Procrastination is a habit of replacing high priority actions and decisions with those of low priority. Simply put, a person that suffers from procrastination tends to put off important tasks to some other, later time. Medical experts, typically psychologists, explain procrastination as a coping mechanism that helps a person deal with anxiety that is typically involved with completing the tasks and making the decisions. There are many different forms of procrastination but things like counter-productiveness, needlessness and delaying are typical features of this behavior. Even though it is a mechanism of coping with anxiety, procrastination usually results in a lot of stress, guilt and moderately severe crisis. It has many objective disadvantages, since it dramatically reduces one’s productivity and often triggers social condemnation for not meeting the required responsibilities. Like in many other behavioral problems, this pattern leads to further procrastination and often obstructs normal daily functioning. If procrastination tends to repeat as a standard behavior, it may even be a sign of certain underlying psychological disorder.
Causes of procrastination
Procrastination may occur as a result of many different factors. In most cases it is a direct consequence of someone’s fear of failure. A person who constantly fears that something is going to turn out wrong may avoid executing important actions and making significant decisions in order to avoid the unpleasant feeling of fear.

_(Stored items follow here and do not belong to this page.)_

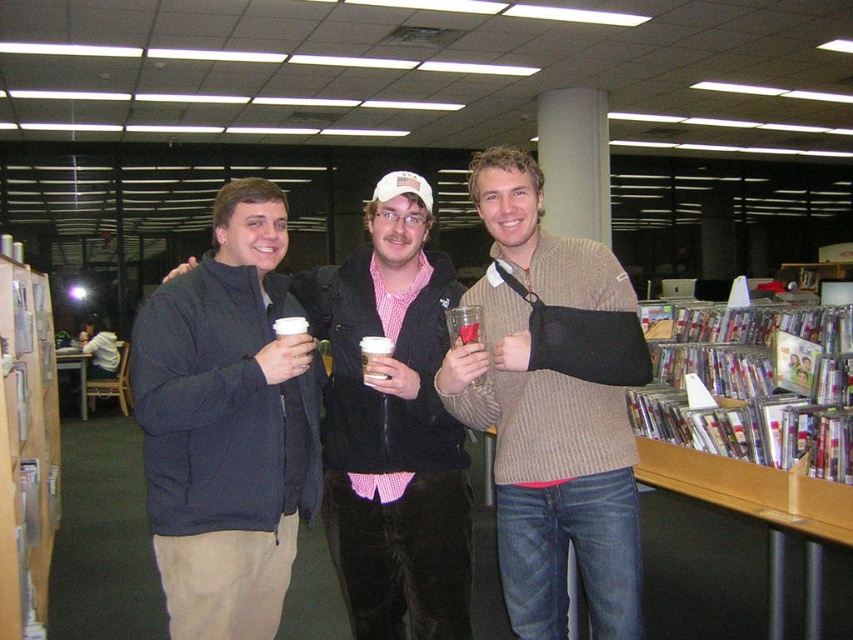 Question: Does dark blue fleece jacket at left appear under knit sweater at center?

Choices:
 (A) no
 (B) yes

Answer: (B)

Question: In this image, where is knit sweater at center located relative to dark blue jacket at center?

Choices:
 (A) right
 (B) left

Answer: (A)

Question: Among these points, which one is farthest from the camera?

Choices:
 (A) (476, 352)
 (B) (381, 472)
 (C) (263, 323)

Answer: (B)

Question: From the image, what is the correct spatial relationship of dark blue fleece jacket at left in relation to dark blue jacket at center?

Choices:
 (A) left
 (B) right

Answer: (A)

Question: Which of the following is the closest to the observer?

Choices:
 (A) (173, 556)
 (B) (351, 566)

Answer: (A)

Question: Which point is farther to the camera?

Choices:
 (A) (589, 605)
 (B) (469, 557)

Answer: (B)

Fear of success is another major cause of procrastination. Some procrastinators fear they will be unable to cope with everything that comes with the success. Procrastinators may believe their success will lead them to work too hard, or increase other people’s expectations.
Another important trigger for procrastination is a fear of losing autonomy. Some people may delay important tasks as a way of maintaining their independence, more in control of the situations. These individuals usually have problems with authorities.

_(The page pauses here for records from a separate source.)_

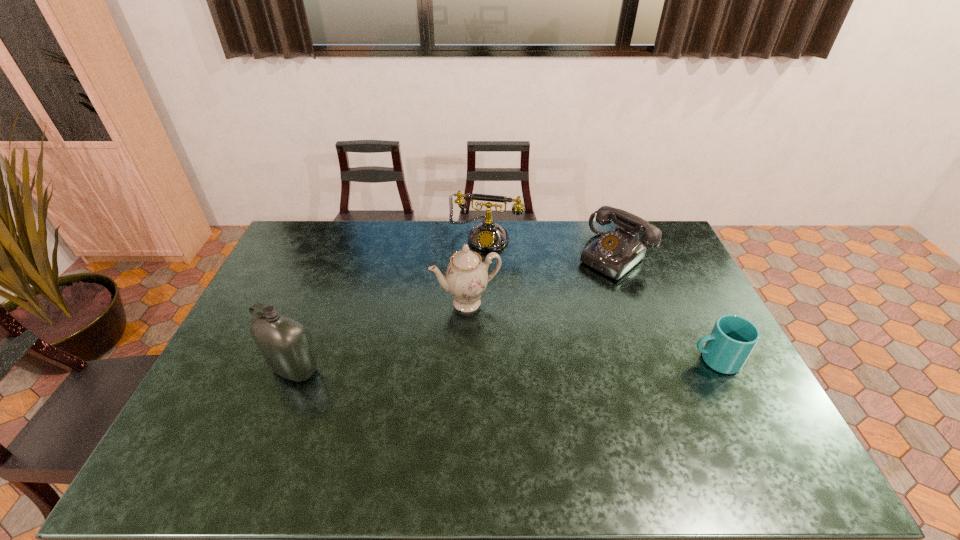 Locate an element on the screen. The height and width of the screenshot is (540, 960). bottle is located at coordinates (284, 342).

Where is `the shortest object`? The image size is (960, 540). the shortest object is located at coordinates (732, 339).

Locate an element on the screen. The width and height of the screenshot is (960, 540). the third farthest object is located at coordinates (466, 277).

The image size is (960, 540). Find the location of `the shorter telephone`. the shorter telephone is located at coordinates (614, 253).

Find the location of `the right telephone`. the right telephone is located at coordinates (614, 253).

Where is `the taller telephone`? The width and height of the screenshot is (960, 540). the taller telephone is located at coordinates [487, 236].

Identify the location of the third tallest object. The image size is (960, 540). [x=487, y=236].

You are a GUI agent. You are given a task and a screenshot of the screen. Output one action in this format:
    pyautogui.click(x=<x>, y=<y>)
    Task: Click on the vacant region located on the front of the leftmost object
    Image resolution: width=960 pixels, height=540 pixels.
    Given the screenshot: What is the action you would take?
    pyautogui.click(x=274, y=422)

I want to click on free space located 0.360m on the handle side of the cup, so click(563, 360).

Locate an element on the screen. The width and height of the screenshot is (960, 540). vacant space located on the handle side of the cup is located at coordinates (566, 360). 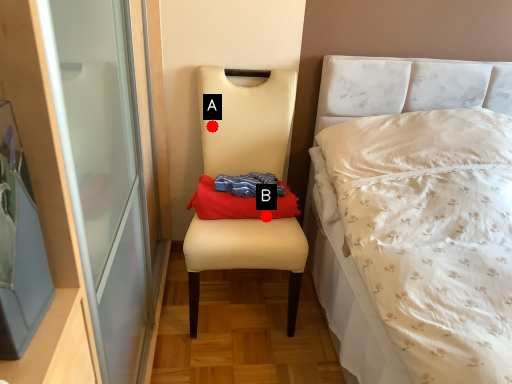 Question: Two points are circled on the image, labeled by A and B beside each circle. Which point is closer to the camera?

Choices:
 (A) A is closer
 (B) B is closer

Answer: (B) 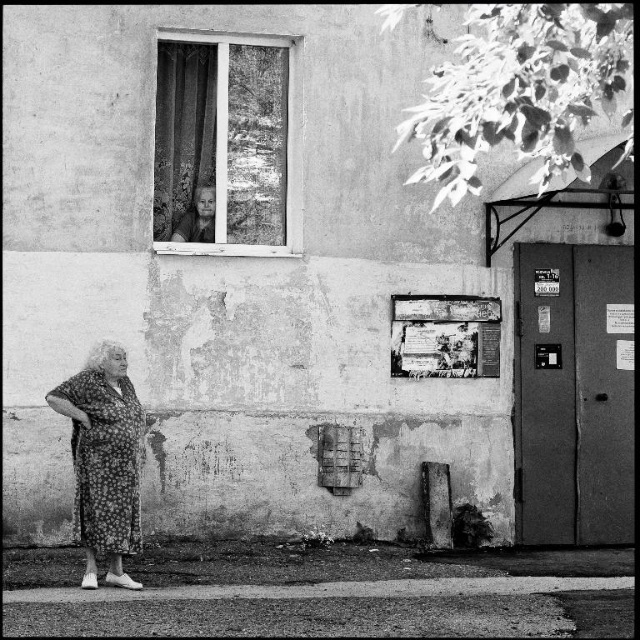 You are standing in front of the weathered building and notice both the wooden frame window at upper center and the floral dress at lower left. Which object is closer to you?

The wooden frame window at upper center is closer to you because it is further to the viewer than the floral dress at lower left.

You are standing in front of the weathered building and want to enter through the door. Which object is closer to you, the wooden frame window at upper center or the smooth asphalt curb at lower center?

The wooden frame window at upper center is closer to you because it is further to the viewer than the smooth asphalt curb at lower center.

You are a photographer trying to capture the scene outside the weathered building. You notice the floral dress at lower left and the smooth asphalt curb at lower center. Which object would appear narrower in your photo?

The floral dress at lower left is thinner than the smooth asphalt curb at lower center, so it would appear narrower in the photo. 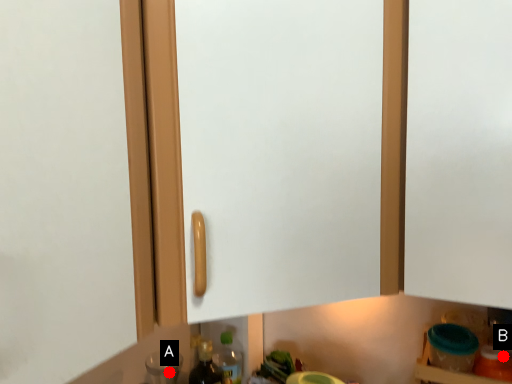 Question: Two points are circled on the image, labeled by A and B beside each circle. Which point appears farthest from the camera in this image?

Choices:
 (A) A is further
 (B) B is further

Answer: (A) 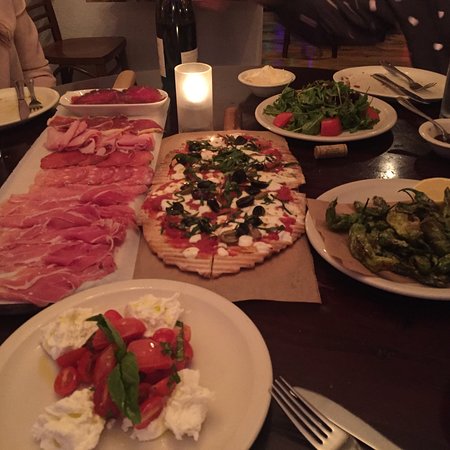 Find the location of a particular element. Image resolution: width=450 pixels, height=450 pixels. knives is located at coordinates (336, 410), (415, 94), (25, 110). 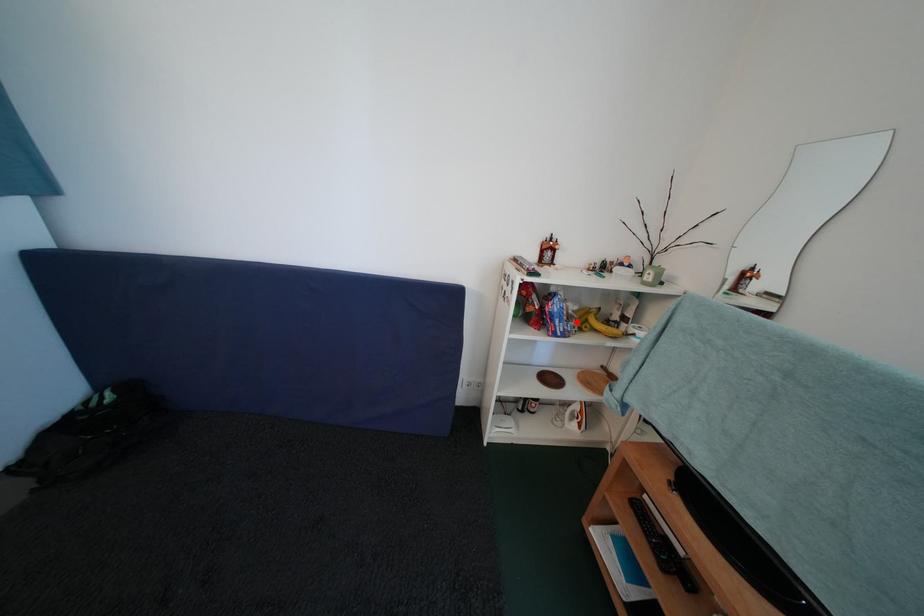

Other reasons for procrastination include two tightly related fears: fear of being alone and fear of attachment. Some people may procrastinate their actions because they feel the need to be constantly surrounded with others, which is often an obstacle or work. The others may procrastinate in order to separate from the others, forming a barrier between themselves and important actions that would involve cooperation with other people.
Stopping with procrastination
As soon as someone admits having a problem with procrastination, he or she is already starting to solve the issue. To stop with procrastination, a person should try to work on its attitude and convince oneself that a task isn’t too bad or too difficult and try to feel more positive about the final outcome.